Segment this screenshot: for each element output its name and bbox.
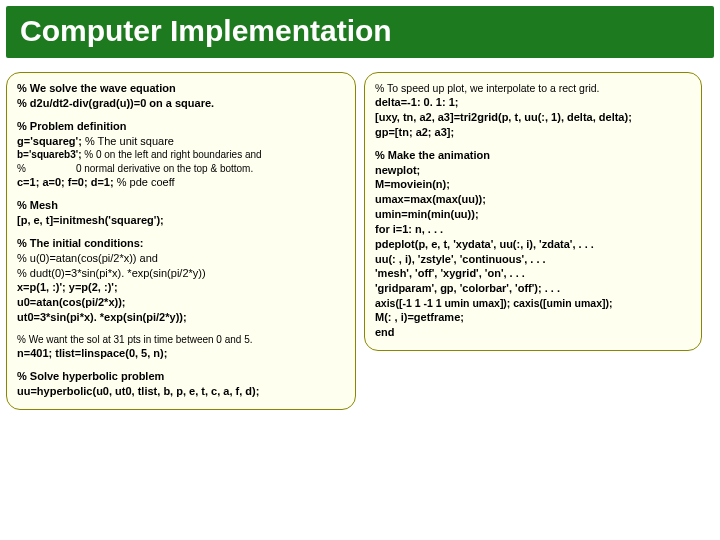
left-code-panel: % We solve the wave equation % d2u/dt2-d… — [6, 72, 356, 410]
code-line: % u(0)=atan(cos(pi/2*x)) and — [17, 251, 345, 266]
code-line: g='squareg'; % The unit square — [17, 134, 345, 149]
code-line: x=p(1, :)'; y=p(2, :)'; — [17, 280, 345, 295]
code-line: end — [375, 325, 691, 340]
code-line: % Mesh — [17, 198, 345, 213]
code-line: for i=1: n, . . . — [375, 222, 691, 237]
code-line: c=1; a=0; f=0; d=1; % pde coeff — [17, 175, 345, 190]
code-line: % dudt(0)=3*sin(pi*x). *exp(sin(pi/2*y)) — [17, 266, 345, 281]
code-line: uu(: , i), 'zstyle', 'continuous', . . . — [375, 252, 691, 267]
code-line: umax=max(max(uu)); — [375, 192, 691, 207]
right-code-panel: % To speed up plot, we interpolate to a … — [364, 72, 702, 351]
code-line: uu=hyperbolic(u0, ut0, tlist, b, p, e, t… — [17, 384, 345, 399]
slide-content: % We solve the wave equation % d2u/dt2-d… — [0, 64, 720, 416]
code-line: % To speed up plot, we interpolate to a … — [375, 81, 691, 95]
code-line: umin=min(min(uu)); — [375, 207, 691, 222]
code-line: axis([-1 1 -1 1 umin umax]); caxis([umin… — [375, 296, 691, 310]
code-line: [p, e, t]=initmesh('squareg'); — [17, 213, 345, 228]
code-line: pdeplot(p, e, t, 'xydata', uu(:, i), 'zd… — [375, 237, 691, 252]
code-line: % Make the animation — [375, 148, 691, 163]
code-line: [uxy, tn, a2, a3]=tri2grid(p, t, uu(:, 1… — [375, 110, 691, 125]
code-line: u0=atan(cos(pi/2*x)); — [17, 295, 345, 310]
code-line: % We want the sol at 31 pts in time betw… — [17, 333, 345, 347]
code-line: % Problem definition — [17, 119, 345, 134]
code-line: ut0=3*sin(pi*x). *exp(sin(pi/2*y)); — [17, 310, 345, 325]
slide-title: Computer Implementation — [6, 6, 714, 58]
code-line: M(: , i)=getframe; — [375, 310, 691, 325]
code-line: % The initial conditions: — [17, 236, 345, 251]
code-line: gp=[tn; a2; a3]; — [375, 125, 691, 140]
code-line: % We solve the wave equation — [17, 81, 345, 96]
code-line: newplot; — [375, 163, 691, 178]
code-line: % Solve hyperbolic problem — [17, 369, 345, 384]
code-line: %0 normal derivative on the top & bottom… — [17, 162, 345, 176]
code-line: delta=-1: 0. 1: 1; — [375, 95, 691, 110]
code-line: 'gridparam', gp, 'colorbar', 'off'); . .… — [375, 281, 691, 296]
code-line: b='squareb3'; % 0 on the left and right … — [17, 148, 345, 162]
code-line: n=401; tlist=linspace(0, 5, n); — [17, 346, 345, 361]
code-line: 'mesh', 'off', 'xygrid', 'on', . . . — [375, 266, 691, 281]
code-line: % d2u/dt2-div(grad(u))=0 on a square. — [17, 96, 345, 111]
code-line: M=moviein(n); — [375, 177, 691, 192]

DIRECTIONS: Would you please copy all lines in the data that contain the word "squareg"?

ANSWER FOR THIS EXERCISE:
code-line: g='squareg'; % The unit square — [17, 134, 345, 149]
code-line: [p, e, t]=initmesh('squareg'); — [17, 213, 345, 228]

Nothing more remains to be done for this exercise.